Quelprud gave lectures on genetic biology and racial science at the Nasjonal Samling political school in Jessheim, and he wrote articles for the party's periodical NS Månedshefte. Quelprud was considered politically naive, but he nonetheless enjoyed the status of a kind of racial ideologue. When the university was closed in November 1943, most of the activity at the institute stopped. Quelprud became frustrated with this development, sought leave as a lecturer, and resigned from Nasjonal Samling in the fall of 1944.

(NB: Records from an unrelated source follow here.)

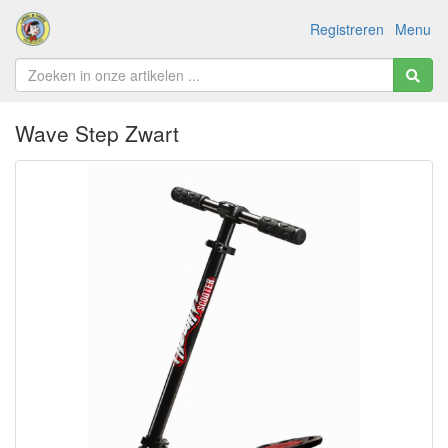
Registreren
Menu
Wave Step Zwart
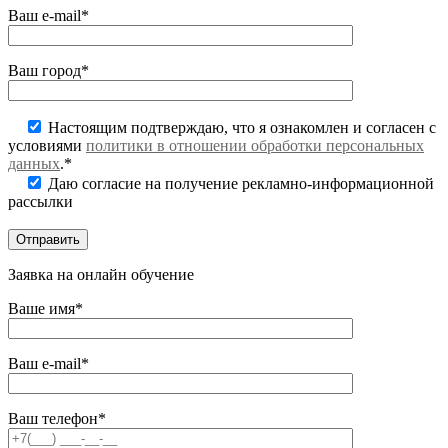
Ваш e-mail*
Ваш город*
Настоящим подтверждаю, что я ознакомлен и согласен с
условиями
политики в отношении обработки персональных
данных
.*
Даю согласие на получение рекламно-информационной
рассылки
Заявка на онлайн обучение
Ваше имя*
Ваш e-mail*
Ваш телефон*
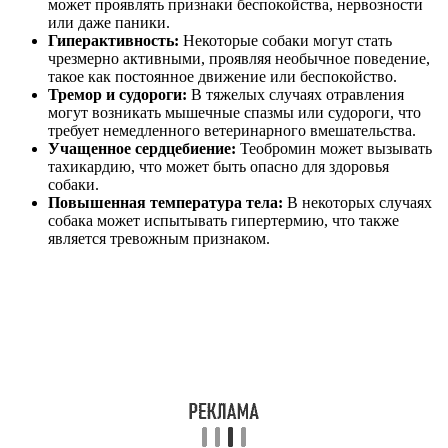
может проявлять признаки беспокойства, нервозности
или даже паники.
Гиперактивность:
Некоторые собаки могут стать
чрезмерно активными, проявляя необычное поведение,
такое как постоянное движение или беспокойство.
Тремор и судороги:
В тяжелых случаях отравления
могут возникать мышечные спазмы или судороги, что
требует немедленного ветеринарного вмешательства.
Учащенное сердцебиение:
Теобромин может вызывать
тахикардию, что может быть опасно для здоровья
собаки.
Повышенная температура тела:
В некоторых случаях
собака может испытывать гипертермию, что также
является тревожным признаком.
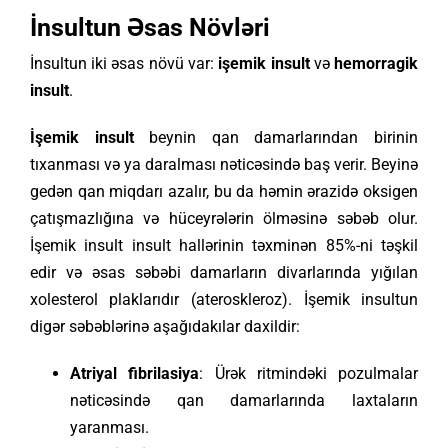
İnsultun Əsas Növləri
İnsultun iki əsas növü var:
işemik insult
və
hemorragik
insult
.
İşemik insult
beynin qan damarlarından birinin
tıxanması və ya daralması nəticəsində baş verir. Beyinə
gedən qan miqdarı azalır, bu da həmin ərazidə oksigen
çatışmazlığına və hüceyrələrin ölməsinə səbəb olur.
İşemik insult insult hallərinin təxminən 85%-ni təşkil
edir və əsas səbəbi damarların divarlarında yığılan
xolesterol plaklarıdır (ateroskleroz). İşemik insultun
digər səbəblərinə aşağıdakılar daxildir:
Atriyal fibrilasiya
: Ürək ritmindəki pozulmalar
nəticəsində qan damarlarında laxtaların
yaranması.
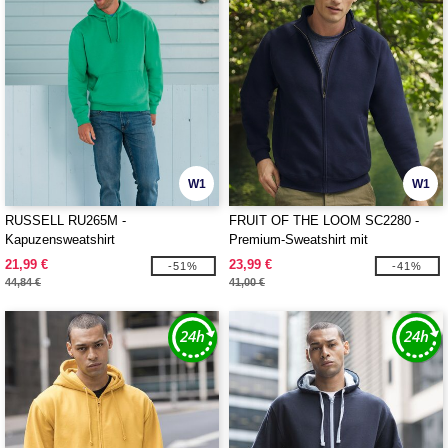
W1
W1
RUSSELL RU265M -
FRUIT OF THE LOOM SC2280 -
Kapuzensweatshirt
Premium-Sweatshirt mit
Reißverschluss
21,99 €
23,99 €
-51%
-41%
44,84 €
41,00 €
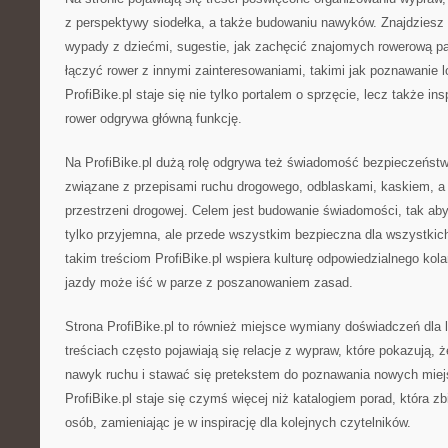
z perspektywy siodełka, a także budowaniu nawyków. Znajdziesz
wypady z dziećmi, sugestie, jak zachęcić znajomych rowerową pa
łączyć rower z innymi zainteresowaniami, takimi jak poznawanie l
ProfiBike.pl staje się nie tylko portalem o sprzęcie, lecz także in
rower odgrywa główną funkcję.
Na ProfiBike.pl dużą rolę odgrywa też świadomość bezpieczeństw
związane z przepisami ruchu drogowego, odblaskami, kaskiem, a
przestrzeni drogowej. Celem jest budowanie świadomości, tak aby
tylko przyjemna, ale przede wszystkim bezpieczna dla wszystkic
takim treściom ProfiBike.pl wspiera kulturę odpowiedzialnego kola
jazdy może iść w parze z poszanowaniem zasad.
Strona ProfiBike.pl to również miejsce wymiany doświadczeń dla
treściach często pojawiają się relacje z wypraw, które pokazują, ż
nawyk ruchu i stawać się pretekstem do poznawania nowych miejs
ProfiBike.pl staje się czymś więcej niż katalogiem porad, która z
osób, zamieniając je w inspirację dla kolejnych czytelników.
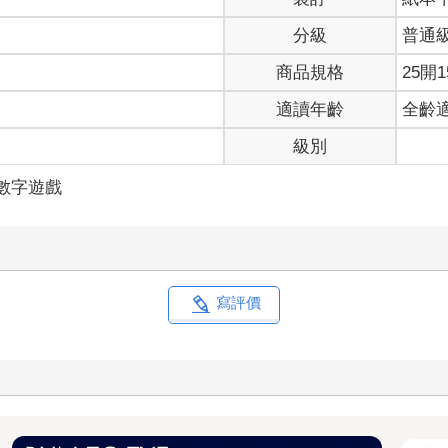
分級
普通
商品規格
25開1
適讀年齡
全齡
級別
/數字遊戲
寫評價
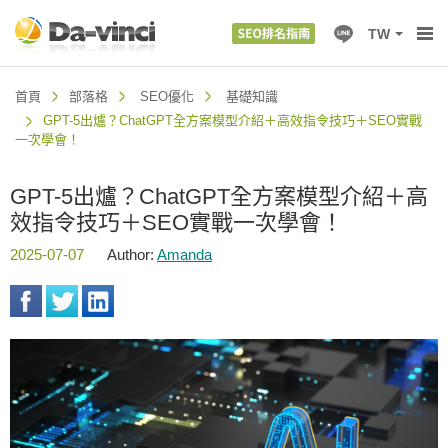
TW
首頁
部落格
SEO優化
基礎知識
GPT-5出爐？ChatGPT全方案模型介紹＋高效指令技巧＋SEO實戰
一次學會！
GPT-5出爐？ChatGPT全方案模型介紹＋高
效指令技巧＋SEO實戰一次學會！
2025-07-07
Author:
Amanda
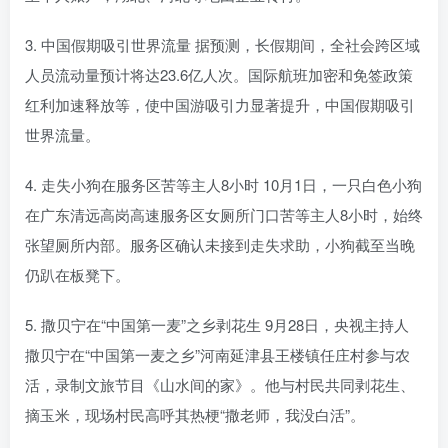
3. 中国假期吸引世界流量 据预测，长假期间，全社会跨区域
人员流动量预计将达23.6亿人次。国际航班加密和免签政策
红利加速释放等，使中国游吸引力显著提升，中国假期吸引
世界流量。
4. 走失小狗在服务区苦等主人8小时 10月1日，一只白色小狗
在广东清远高岗高速服务区女厕所门口苦等主人8小时，始终
张望厕所内部。服务区确认未接到走失求助，小狗截至当晚
仍趴在板凳下。
5. 撒贝宁在“中国第一麦”之乡剥花生 9月28日，央视主持人
撒贝宁在“中国第一麦之乡”河南延津县王楼镇任庄村参与农
活，录制文旅节目《山水间的家》。他与村民共同剥花生、
摘玉米，现场村民高呼其热梗“撒老师，我没白活”。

==After the Second World War==
Shortly after Norway's liberation in May 1945, Quelprud was dismissed from his position at the University of Oslo. Quelprud's colleague Ørbeck had no connection with Nasjonal Samling and, upon a direct request from Ørbeck, Quelprud stated "with honor and conscience" (på ære og samvittighet) that he was not a Nazi. However, Quelprud was sentenced to 10 years of loss of civil rights, according to Ørbeck because he had given a lecture at the University on "Lysenko's attack on acquired inheritance." After the war, the question was raised of completing and publishing Ørbeck's work on Huntington's disease. Ørbeck sought contact with the Human Genetics Institute, but felt that he was given a cold shoulder because of his cooperation with Quelprud. Olav Hanssen, however, presented the work in a meeting for Matematisk-naturvitenskapelig klasse in 1953. Ørbeck was invited to the Academy of Sciences and gave a lecture on the subject just before the work was printed in 1954. However, Quelprud was not invited to the Academy of Sciences and its dinners, but closer relations were established. Ørbeck then made arrangements for Quelprud to at least have access to a film projector and present images of the family genealogies. Shortly thereafter, Quelprud's sentence expired. The question of whether their work should have counted for a medical doctorate was considered. It was a fundamental problem that it was written by two authors, one of whom had lost his civil rights, and that a doctoral dissertation should have been written by one person. After this, Ørbeck sent all the material he had collected to Quelprud with a request that he deposit it in the University of Oslo Library's folklore collection, where, as Ørbeck wrote in 1980, "it is readily available."